Start from pretrained at different resolution

Question

Start from pretrained at different resolution

EnricoBeltramo opened this issue 2 years ago · comments

Is your feature request related to a problem? Please describe.
Is it possible to load a pretrained model at different resolution? I have a pretrained at 512x512 and I would start from it to train a new one at 256x256.

Describe the solution you'd like
Automatic recovery of previously trained layers, when they match

Describe alternatives you've considered
Resize images, but train at 512 require too much time

Diego Porres · Answer 1 · Sun Sep 04 2022 19:36:28 GMT+0800 (China Standard Time)

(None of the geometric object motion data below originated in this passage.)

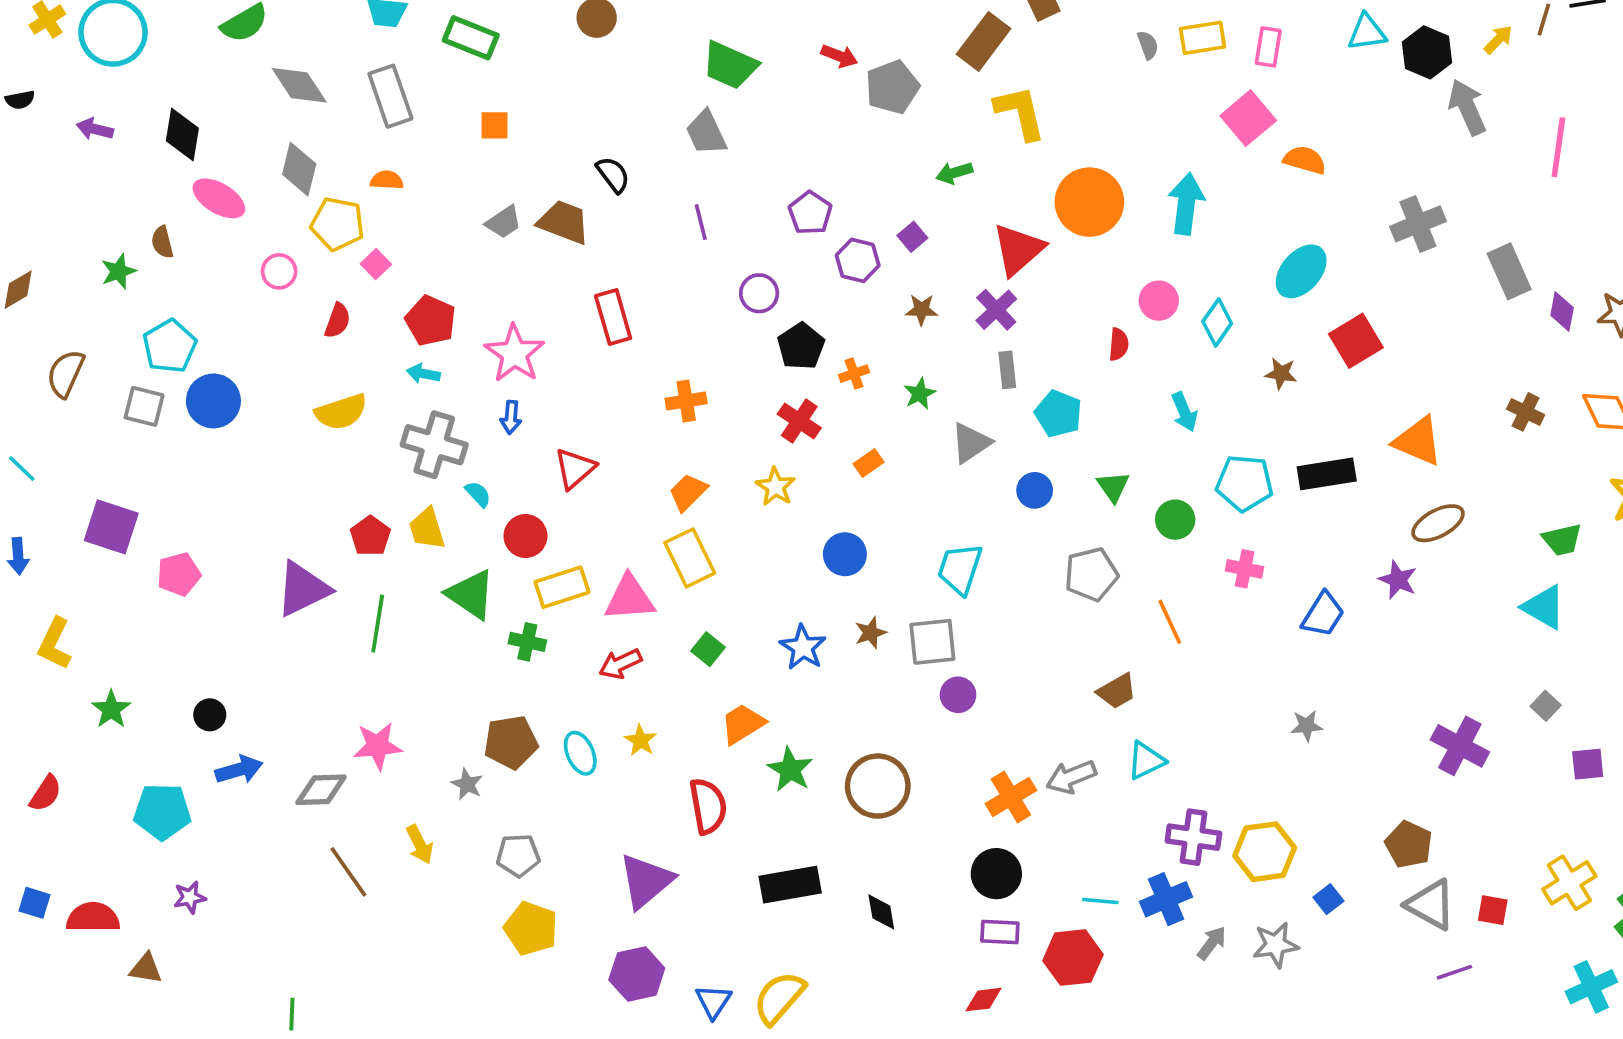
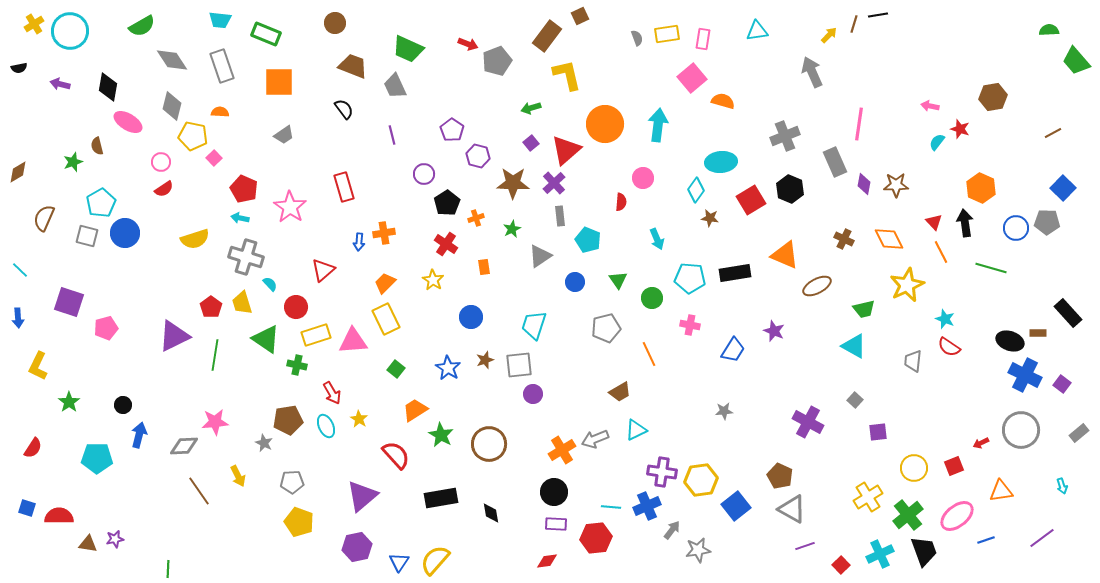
black hexagon: (1427, 52) -> (790, 189), moved
orange square: (494, 125) -> (279, 82), size x1.8
pink line: (1558, 147) -> (859, 124), moved
brown trapezoid: (564, 222) -> (353, 66), moved
purple square: (912, 237) -> (531, 143), moved
cyan ellipse: (1301, 271) -> (721, 162), turned 44
brown star: (922, 310) -> (513, 183), size x1.8
red semicircle: (338, 321) -> (164, 189), moved, turned 36
cyan diamond: (1217, 322) -> (696, 190), moved
blue arrow: (511, 417) -> (359, 242), moved
orange rectangle: (869, 463) -> (484, 267), turned -63
brown ellipse: (1438, 523) -> (817, 286), moved
red arrow: (620, 664) -> (332, 393), moved, turned -95
blue arrow: (239, 770) -> (139, 435), turned -60
red semicircle: (708, 806) -> (396, 455), turned -32
purple star: (190, 897) -> (115, 539), moved
blue square: (1328, 899) -> (736, 506), size x1.8
red square: (1493, 910) -> (841, 565), moved, turned 36
gray star: (1276, 945) -> (698, 550), moved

This is an interesting problem, but not too straight forward I'm afraid. What I think could be done is to start a new network, copy the weights at the resolution you want, leave the rest (if any) randomly initialized, then continue training hence. Note that this might not work in StyleGAN3, as both the number of channels and shapes of layers at the same 'resolution' will change depending on the final output resolution. For example, using FFHQU, the layers and shapes at 256x256 are (python generate.py images --network=ffhqu256 --cfg=stylegan3-r --seeds=0 --available-layers):

Name: input => Channels: 1024 => Size: [36, 36]
Name: L0_36_1024 => Channels: 1024 => Size: [36, 36]
Name: L1_36_1024 => Channels: 1024 => Size: [36, 36]
Name: L2_36_1024 => Channels: 1024 => Size: [36, 36]
Name: L3_52_1024 => Channels: 1024 => Size: [52, 52]
Name: L4_52_1024 => Channels: 1024 => Size: [52, 52]
Name: L5_84_1024 => Channels: 1024 => Size: [84, 84]
Name: L6_84_1024 => Channels: 1024 => Size: [84, 84]
Name: L7_148_724 => Channels: 724 => Size: [148, 148]
Name: L8_148_512 => Channels: 512 => Size: [148, 148]
Name: L9_148_362 => Channels: 362 => Size: [148, 148]
Name: L10_276_256 => Channels: 256 => Size: [276, 276]
Name: L11_276_181 => Channels: 181 => Size: [276, 276]
Name: L12_276_128 => Channels: 128 => Size: [276, 276]
Name: L13_256_128 => Channels: 128 => Size: [256, 256]
Name: L14_256_3 => Channels: 3 => Size: [256, 256]
Name: output => Channels: 3 => Size: [256, 256]

At 1024x1024 resolution, these are (python generate.py images --network=ffhqu1024 --cfg=stylegan3-r --seeds=0 --available-layers):

Name: input => Channels: 1024 => Size: [36, 36]
Name: L0_36_1024 => Channels: 1024 => Size: [36, 36]
Name: L1_36_1024 => Channels: 1024 => Size: [36, 36]
Name: L2_52_1024 => Channels: 1024 => Size: [52, 52]
Name: L3_52_1024 => Channels: 1024 => Size: [52, 52]
Name: L4_84_1024 => Channels: 1024 => Size: [84, 84]
Name: L5_148_1024 => Channels: 1024 => Size: [148, 148]
Name: L6_148_1024 => Channels: 1024 => Size: [148, 148]
Name: L7_276_645 => Channels: 645 => Size: [276, 276]
Name: L8_276_406 => Channels: 406 => Size: [276, 276]
Name: L9_532_256 => Channels: 256 => Size: [532, 532]
Name: L10_1044_161 => Channels: 161 => Size: [1044, 1044]
Name: L11_1044_102 => Channels: 102 => Size: [1044, 1044]
Name: L12_1044_64 => Channels: 64 => Size: [1044, 1044]
Name: L13_1024_64 => Channels: 64 => Size: [1024, 1024]
Name: L14_1024_3 => Channels: 3 => Size: [1024, 1024]
Name: output => Channels: 3 => Size: [1024, 1024]

So the number of channels at layer 7 already differ by 79 that the smaller model needs, not to mention the shape. So perhaps this is easier to do in --cfg=stylegan2 (as each block is of a power of 2 and has a torgb operation), which is why @aydao has it in his repo here. I'd be happy to port it over to Pytorch, but let me know if this is what you want before delving into it.

EnricoBeltramo · Answer 2 · Mon Sep 05 2022 00:14:46 GMT+0800 (China Standard Time)

Originally I was planning to use stylegan3, but I have same pretrained for stylegan2, so I guess I could use it too! It should be very helpful in my opinion if you can do that feature! Thank you!